During the term of the Escrow Agreement, the operations of WikiTechnologies will be directed by Messrs. Garibaldi and DeFeudis. If during the twelve-month period commencing July 1, 2013, (the “Earn-Out Period”), WikiTechnologies achieves revenues of $4.2 million, a gross profit percentage of 25% and breaks even (the Benchmarks), the Garibaldi Shares and DeFeudis Shares will be returned to Messrs. Garibaldi and DeFeudis and the WikiTechnologies Shares will be returned to us. If the Benchmarks are not met during the Earn-Out Period, at our option, the Garibaldi Shares and DeFeudis Shares will be cancelled and returned to treasury, and the WikiTechnologies Escrow Shares will be delivered to Messrs. DeFeudis and Garibaldi, and we will no longer own WikiTechnologies.
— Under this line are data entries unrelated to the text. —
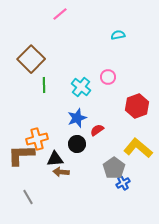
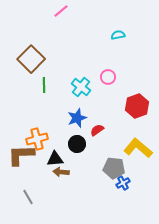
pink line: moved 1 px right, 3 px up
gray pentagon: rotated 30 degrees counterclockwise
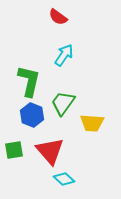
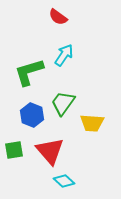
green L-shape: moved 9 px up; rotated 120 degrees counterclockwise
cyan diamond: moved 2 px down
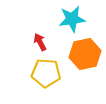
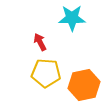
cyan star: moved 1 px up; rotated 8 degrees clockwise
orange hexagon: moved 1 px left, 31 px down
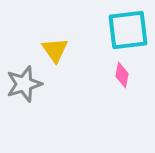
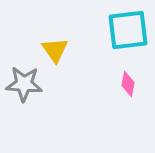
pink diamond: moved 6 px right, 9 px down
gray star: rotated 21 degrees clockwise
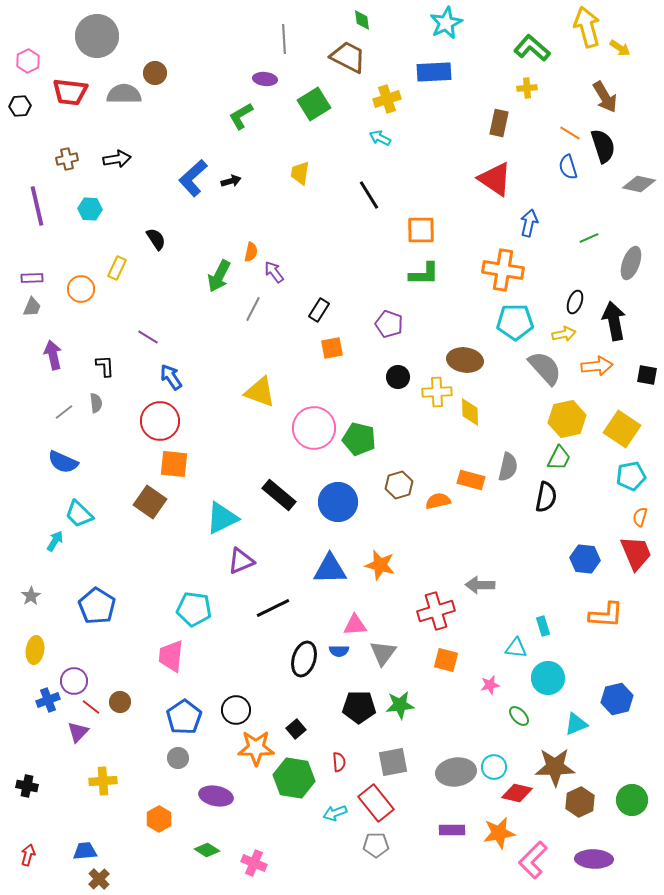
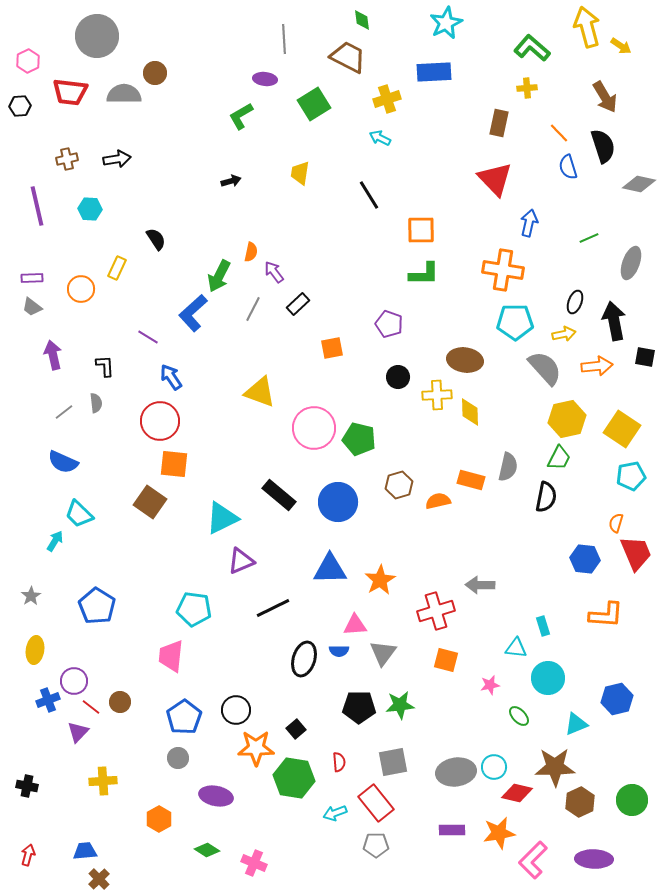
yellow arrow at (620, 48): moved 1 px right, 2 px up
orange line at (570, 133): moved 11 px left; rotated 15 degrees clockwise
blue L-shape at (193, 178): moved 135 px down
red triangle at (495, 179): rotated 12 degrees clockwise
gray trapezoid at (32, 307): rotated 105 degrees clockwise
black rectangle at (319, 310): moved 21 px left, 6 px up; rotated 15 degrees clockwise
black square at (647, 375): moved 2 px left, 18 px up
yellow cross at (437, 392): moved 3 px down
orange semicircle at (640, 517): moved 24 px left, 6 px down
orange star at (380, 565): moved 15 px down; rotated 28 degrees clockwise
Further, if, at any point during the Earn-Out Period, the Company sells WikiTechnologies, merges WikiTechnologies with another entity, disposes of the assets of WikiTechnologies, or takes any other action to compromise the ability of WikiTechnologies to meet the Benchmarks, the Benchmarks will be deemed to have been achieved, and the Garibaldi Shares and DeFeudis Shares will be returned to Messrs. Garibaldi and DeFeudis. Under the terms of the Exchange Agreement, we are under no obligation to take affirmative action(s) to further the objectives of WikiTechnologies, except that we have agreed to seek to raise up to $2,000,000 in a private placement and to allocate one-half of the first $800,000 of net proceeds and the next $200,000 of net proceeds to the business of WikiTechnologies. In addition, the Exchange Agreement provides that at any time during the Earn-Out Period our Board of Directors in its discretion may determine that we will keep WikiTechnologies and cause the Garibaldi Shares and DeFeudis Shares to be delivered to Messrs. Garibaldi and DeFeudis.
 
As a result of the exchange agreement, the reorganization was treated as an acquisition by the accounting acquiree that is being accounted for as a recapitalization and as a reverse merger by the legal acquirer for accounting purposes. Pursuant to the recapitalization, all capital stock shares and amounts and per share data have been retroactively restated. Accordingly, the financial statements include the following:
 
(1) The balance sheet consists of the net assets of the accounting acquirer at historical cost and the net assets of the legal acquirer at historical cost.
 
(2) The statements of operations include the operations of the accounting acquirer for the period presented and the operations of the legal acquirer from the date of the merger.